Tierra Adentro

Tierra Adentro: Expedición a los encantos del Cerro de Hula

Es imposible no maravillarse frente al encanto que entra por los ojos, nos damos cuenta de cuán pequeños somos en la inmensidad colorida del planeta

FOTOGALERÍA
21.10.2017

Tegucigalpa, Honduras
Un día antes acordamos subir el Cerro de Hula. Noé dijo que un amigo suyo nos llevaría al lugar. Salimos de madrugada para tomar fotos en la hora azul de la mañana, ese periodo del crepúsculo donde no hay ni luz de día ni la más completa oscuridad.

Cuando arribamos faltaban minutos para las cinco, Wilmer Vásquez nos esperaba: hombre multifacético que se dedica a la agricultura, la ganadería, la paternidad y a correr maratones. Después del saludo sugirió irnos; señaló que debía regresar a las seis y media a ordeñar las vacas.

Entramos por la Puerta de Golpe, seguimos un camino de herradura liso en partes y lodoso en otras, el sol todavía no se asomaba y en la medida que avanzábamos la temperatura no paraba de bajar: se sentían la nariz y las orejas congeladas mientras el carro se hamaqueaba sobre el bronco sendero.

Es imposible no maravillarse frente al encanto que entra por los ojos, nos damos cuenta de cuán pequeños somos en la inmensidad colorida del planeta, lo más grande es una especie de entusiasmo infantil que nos recorre al sentirnos parte de aquella materia cósmica que nos hace volvernos uno.

Avanzamos entre plantas arbustivas rociadas de sereno, en intervalos del camino encontrábamos parcelas de milpas que marchaban como un rígido pelotón en sentido contrario. Íbamos, sí, y parecía que el tiempo se hubiera detenido en el silencio azul de la madrugada.

Yonny Rodríguez y Noé Varela observando la 'hora azul' en Cerro de Hula.

Yonny Rodríguez y Noé Varela observando la 'hora azul' en Cerro de Hula.


Tiempo redondo y cerrado fue: el cielo lucía un escote escandaloso, estábamos a dieciséis grados y a 1,600 metros sobre el nivel del mar, en estas condiciones climáticas el sitio permite avistar las cumbres de los volcanes San Miguel de El Salvador y del San Cristóbal de Chinandega, Nicaragua, asimismo, las luciérnagas de Tegucigalpa.

Noé se instaló sin perder tiempo. Ni él ni yo habíamos estado nunca en la cresta de aquel cerro crispado de antenas transmisoras. Más sorprendente fue estar frente al milenario sistema de terrazas agrícolas recientemente descubierto en la zona y del cual se dice es el más grande de Mesoamérica.

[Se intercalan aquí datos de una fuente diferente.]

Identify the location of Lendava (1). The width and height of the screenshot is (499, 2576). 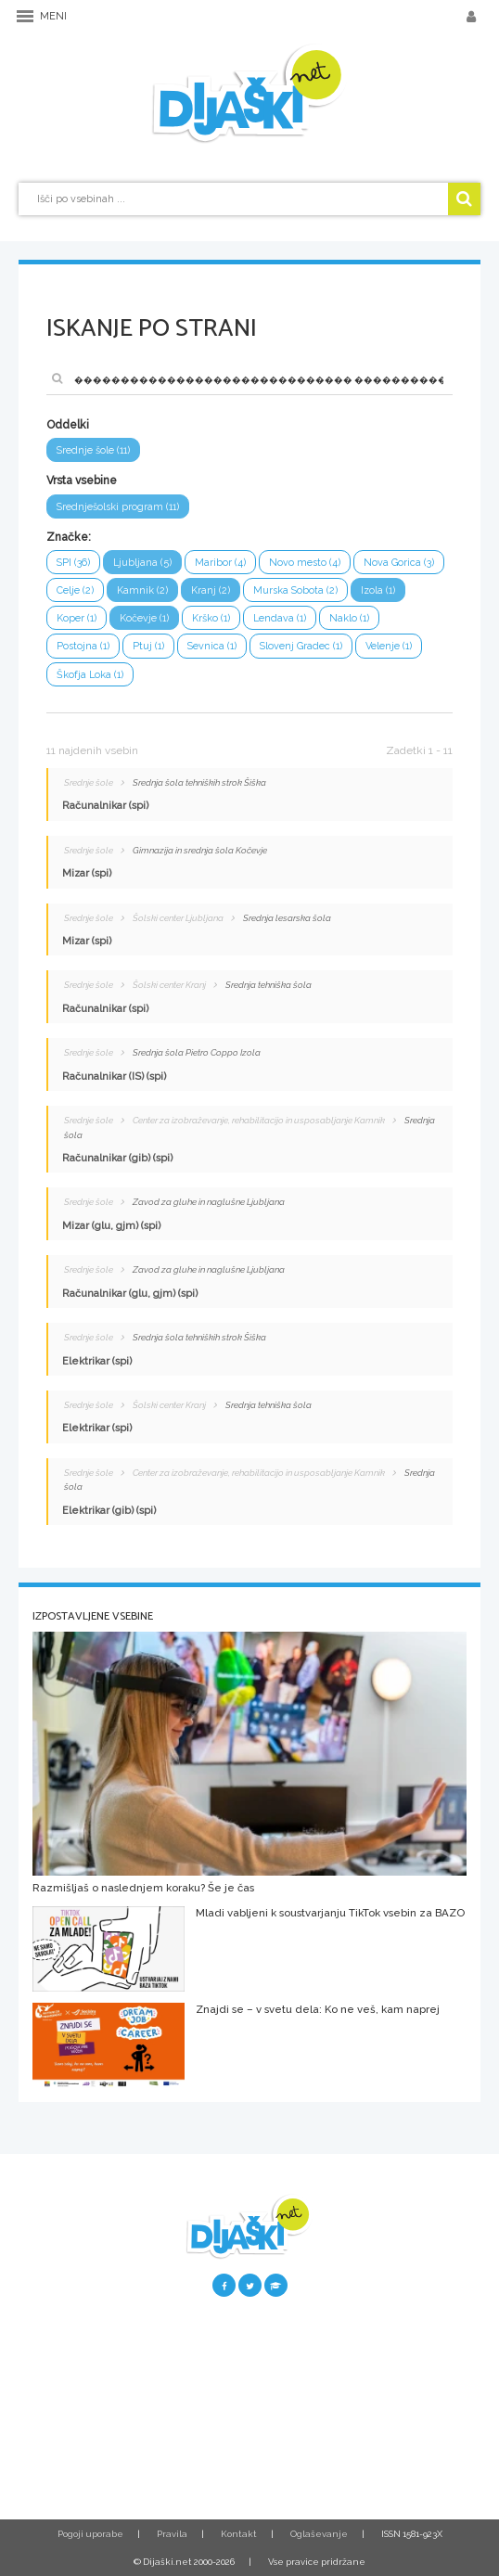 (279, 618).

Luego de hora y media de registro fotográfico, pláticas amenas y de embelesamiento, Wilmer, amplio conocedor de esos cerros, nos habló de otra cima que está enfrente. Eran las seis y veinte: –los voy a dejar en el desvío, sigan el camino, allá van a llegar –y se retiró a sus quehaceres.

Las condiciones del camino no mejoraron, los pies se iban hasta el tobillo de lodo, pero ninguno se quejó; hicimos comentarios para amenizar el tránsito hasta llegar a una calle que da acceso a las turbinas eólicas. En el lugar la vista es inmejorable y está disponible para que los turistas devotos de la aventura realicen campamentos y actividades a la intemperie.

Tiempo más tarde le hicimos justicia al café que nos puso doña Ana Zelaya, la madre de Noé. Aquello sólo fue víspera del desayuno típico que nos esperaba abajo en casa de Wilmer, donde una amable y voluntariosa doña Martha Martínez, progenitora de nuestro guía, nos atendió.

Al entrar vimos una mesa ya dispuesta: tres platos, en dos ellos había frijoles fritos, en medio, una libra de cuajada fresca, café humeante y unas tortillas enormes y amarillas: un desayuno continental al mero estilo del Cerro de Hula.

Dimos las gracias por todo. Salimos de aquel agradable hogar. Tomamos rumbo a nuestro Ojojona amado. Metros adelante vimos a una señora y a su hijo que afanados cocían y asaban elotes a la orilla de la calle. –Acabamos de empezar, ojalá nos vaya bien –deseó la doña.